The object detector described below has been initially proposed by Paul Viola [Viola01] and improved by Rainer Lienhart [Lienhart02]. First, a classifier (namely a cascade of boosted classifiers working with haar-like features) is trained with a few hundreds of sample views of a particular object (i.e., a face or a car), called positive examples, that are scaled to the same size (say, 20x20), and negative examples - arbitrary images of the same size.

After a classifier is trained, it can be applied to a region of interest (of the same size as used during the training) in an input image. The classifier outputs a "1" if the region is likely to show the object (i.e., face/car), and "0" otherwise. To search for the object in the whole image one can move the search window across the image and check every location using the classifier. The classifier is designed so that it can be easily "resized" in order to be able to find the objects of interest at different sizes, which is more efficient than resizing the image itself. So, to find an object of an unknown size in the image the scan procedure should be done several times at different scales.

The word "cascade" in the classifier name means that the resultant classifier consists of several simpler classifiers (stages) that are applied subsequently to a region of interest until at some stage the candidate is rejected or all the stages are passed. The word "boosted" means that the classifiers at every stage of the cascade are complex themselves and they are built out of basic classifiers using one of four different boosting techniques (weighted voting). Currently Discrete Adaboost, Real Adaboost, Gentle Adaboost and Logitboost are supported. The basic classifiers are decision-tree classifiers with at least 2 leaves. Haar-like features are the input to the basic classifers, and are calculated as described below. The current algorithm uses the following Haar-like features:

The feature used in a particular classifier is specified by its shape (1a, 2b etc.), position within the region of interest and the scale (this scale is not the same as the scale used at the detection stage, though these two scales are multiplied). For example, in case of the third line feature (2c) the response is calculated as the difference between the sum of image pixels under the rectangle covering the whole feature (including the two white stripes and the black stripe in the middle) and the sum of the image pixels under the black stripe multiplied by 3 in order to compensate for the differences in the size of areas. The sums of pixel values over a rectangular regions are calculated rapidly using integral images (see below and cvIntegral description).

To see the object detector at work, have a look at HaarFaceDetect demo.

The following reference is for the detection part only. There is a separate application called haartraining that can train a cascade of boosted classifiers from a set of samples. See opencv/apps/haartraining for details.

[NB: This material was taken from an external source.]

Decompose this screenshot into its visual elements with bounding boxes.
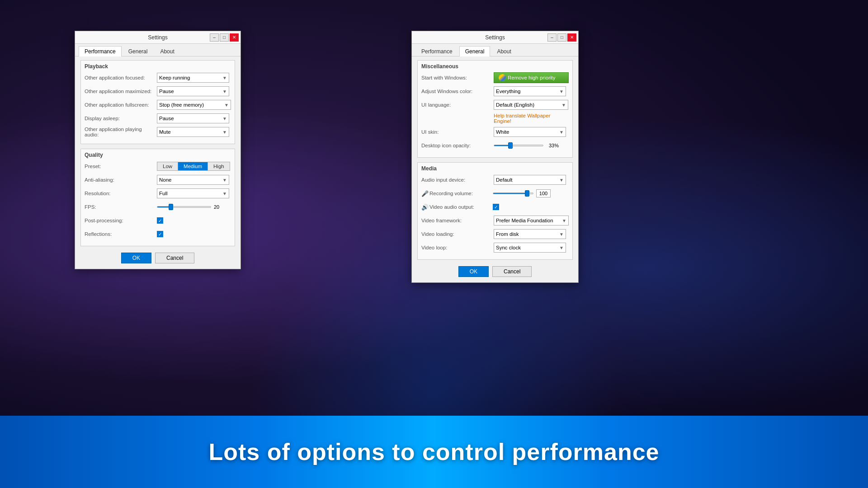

CvHaarFeature, CvHaarClassifier, CvHaarStageClassifier, CvHaarClassifierCascade

Boosted Haar classifier structures

#define CV_HAAR_FEATURE_MAX  3

/* a haar feature consists of 2-3 rectangles with appropriate weights */
typedef struct CvHaarFeature
{
    int  tilted; /* 0 means up-right feature, 1 means 45--rotated feature */

    /* 2-3 rectangles with weights of opposite signs and
       with absolute values inversely proportional to the areas of the rectangles.
       if rect[2].weight !=0, then
       the feature consists of 3 rectangles, otherwise it consists of 2 */
    struct
    {
        CvRect r;
        float weight;
    } rect[CV_HAAR_FEATURE_MAX];
} CvHaarFeature;

/* a single tree classifier (stump in the simplest case) that returns the response for the feature
   at the particular image location (i.e. pixel sum over subrectangles of the window) and gives out
   a value depending on the responce */
typedef struct CvHaarClassifier
{
    int count;
    /* number of nodes in the decision tree */
    CvHaarFeature* haarFeature;
    /* these are "parallel" arrays. Every index i
       corresponds to a node of the decision tree (root has 0-th index).

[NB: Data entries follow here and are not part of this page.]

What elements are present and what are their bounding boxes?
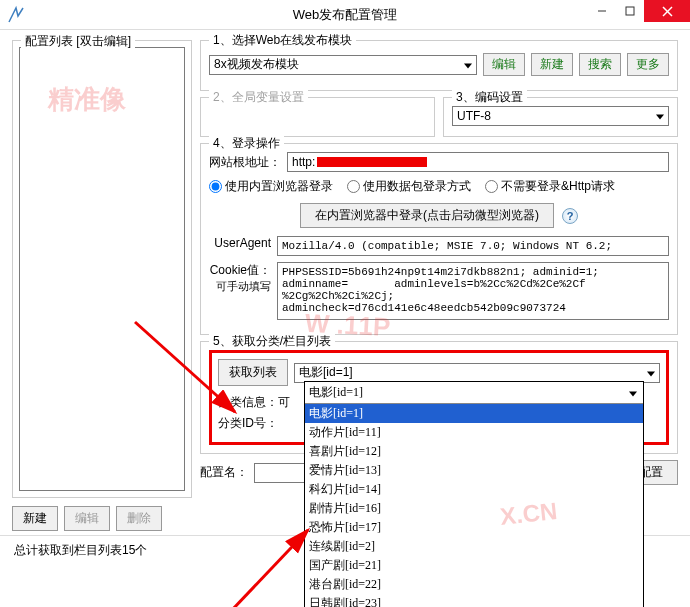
radio-packet-login[interactable]: 使用数据包登录方式 [347,178,471,195]
dropdown-item[interactable]: 爱情片[id=13] [305,461,643,480]
radio-no-login[interactable]: 不需要登录&Http请求 [485,178,615,195]
cookie-label: Cookie值： 可手动填写 [209,262,271,294]
window-title: Web发布配置管理 [293,6,398,24]
highlighted-area: 获取列表 电影[id=1] 电影[id=1] 电影[id=1]动作片[id=11… [209,350,669,445]
root-url-label: 网站根地址： [209,154,281,171]
config-list-label: 配置列表 [双击编辑] [21,33,135,50]
section-login: 4、登录操作 网站根地址： http: 使用内置浏览器登录 使用数据包登录方式 … [200,143,678,335]
cookie-textarea[interactable] [277,262,669,320]
dropdown-item[interactable]: 日韩剧[id=23] [305,594,643,607]
dropdown-item[interactable]: 港台剧[id=22] [305,575,643,594]
maximize-button[interactable] [616,0,644,22]
section3-label: 3、编码设置 [452,89,527,106]
module-search-button[interactable]: 搜索 [579,53,621,76]
useragent-input[interactable] [277,236,669,256]
section-module: 1、选择Web在线发布模块 8x视频发布模块 编辑 新建 搜索 更多 [200,40,678,91]
dropdown-item[interactable]: 剧情片[id=16] [305,499,643,518]
encoding-select[interactable]: UTF-8 [452,106,669,126]
dropdown-item[interactable]: 国产剧[id=21] [305,556,643,575]
dropdown-item[interactable]: 科幻片[id=14] [305,480,643,499]
close-button[interactable] [644,0,690,22]
radio-browser-login[interactable]: 使用内置浏览器登录 [209,178,333,195]
category-select[interactable]: 电影[id=1] [294,363,660,383]
dropdown-item[interactable]: 恐怖片[id=17] [305,518,643,537]
status-text: 总计获取到栏目列表15个 [14,543,147,557]
get-list-button[interactable]: 获取列表 [218,359,288,386]
section-globals: 2、全局变量设置 [200,97,435,137]
section4-label: 4、登录操作 [209,135,284,152]
section2-label: 2、全局变量设置 [209,89,308,106]
dropdown-item[interactable]: 电影[id=1] [305,404,643,423]
launch-browser-button[interactable]: 在内置浏览器中登录(点击启动微型浏览器) [300,203,554,228]
config-name-label: 配置名： [200,464,248,481]
dropdown-selected[interactable]: 电影[id=1] [305,382,643,404]
dropdown-item[interactable]: 喜剧片[id=12] [305,442,643,461]
useragent-label: UserAgent [209,236,271,250]
redacted-url [317,157,427,167]
new-config-button[interactable]: 新建 [12,506,58,531]
category-dropdown-open[interactable]: 电影[id=1] 电影[id=1]动作片[id=11]喜剧片[id=12]爱情片… [304,381,644,607]
module-select[interactable]: 8x视频发布模块 [209,55,477,75]
root-url-input[interactable]: http: [287,152,669,172]
config-list-panel: 配置列表 [双击编辑] [12,40,192,498]
section-categories: 5、获取分类/栏目列表 获取列表 电影[id=1] 电影[id=1] 电影[id… [200,341,678,454]
minimize-button[interactable] [588,0,616,22]
titlebar: Web发布配置管理 [0,0,690,30]
help-icon[interactable]: ? [562,208,578,224]
svg-rect-1 [626,7,634,15]
module-more-button[interactable]: 更多 [627,53,669,76]
edit-config-button[interactable]: 编辑 [64,506,110,531]
app-icon [6,5,26,25]
dropdown-item[interactable]: 动作片[id=11] [305,423,643,442]
section-encoding: 3、编码设置 UTF-8 [443,97,678,137]
category-info-label: 分类信息：可 [218,394,290,411]
module-new-button[interactable]: 新建 [531,53,573,76]
section5-label: 5、获取分类/栏目列表 [209,333,335,350]
config-listbox[interactable] [19,47,185,491]
section1-label: 1、选择Web在线发布模块 [209,32,356,49]
delete-config-button[interactable]: 删除 [116,506,162,531]
category-id-label: 分类ID号： [218,415,278,432]
module-edit-button[interactable]: 编辑 [483,53,525,76]
dropdown-item[interactable]: 连续剧[id=2] [305,537,643,556]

       left[i] - index of the left child (or negated index if the left child is a leaf)
       right[i] - index of the right child (or negated index if the right child is a leaf)
       threshold[i] - branch threshold. if feature responce is <= threshold, left branch
                      is chosen, otherwise right branch is chosed.
       alpha[i] - output value correponding to the leaf. */
    float* threshold; /* array of decision thresholds */
    int* left; /* array of left-branch indices */
    int* right; /* array of right-branch indices */
    float* alpha; /* array of output values */
}
CvHaarClassifier;

/* a boosted battery of classifiers(=stage classifier):
   the stage classifier returns 1
   if the sum of the classifiers' responces
   is greater than threshold and 0 otherwise */
typedef struct CvHaarStageClassifier
{
    int  count; /* number of classifiers in the battery */
    float threshold; /* threshold for the boosted classifier */
    CvHaarClassifier* classifier; /* array of classifiers */
}
CvHaarStageClassifier;

/* cascade of stage classifiers */
typedef struct CvHaarClassifierCascade
{
    int  count; /* number of stages */
    CvSize origWindowSize; /* original object size (the cascade is trained for) */
    CvHaarStageClassifier* stageClassifier; /* array of stage classifiers */
}
CvHaarClassifierCascade;

All the structures are used for representing a cascaded of boosted Haar classifiers. The cascade has the following hierarchical structure:

    Cascade:
        Stage1:
            Classifier11:
                Feature11
            Classifier12:
                Feature12
            ...
        Stage2:
            Classifier21:
                Feature21
            ...
        ...

The whole hierarchy can be constructed manually or loaded from a file or an embedded base using function cvLoadHaarClassifierCascade.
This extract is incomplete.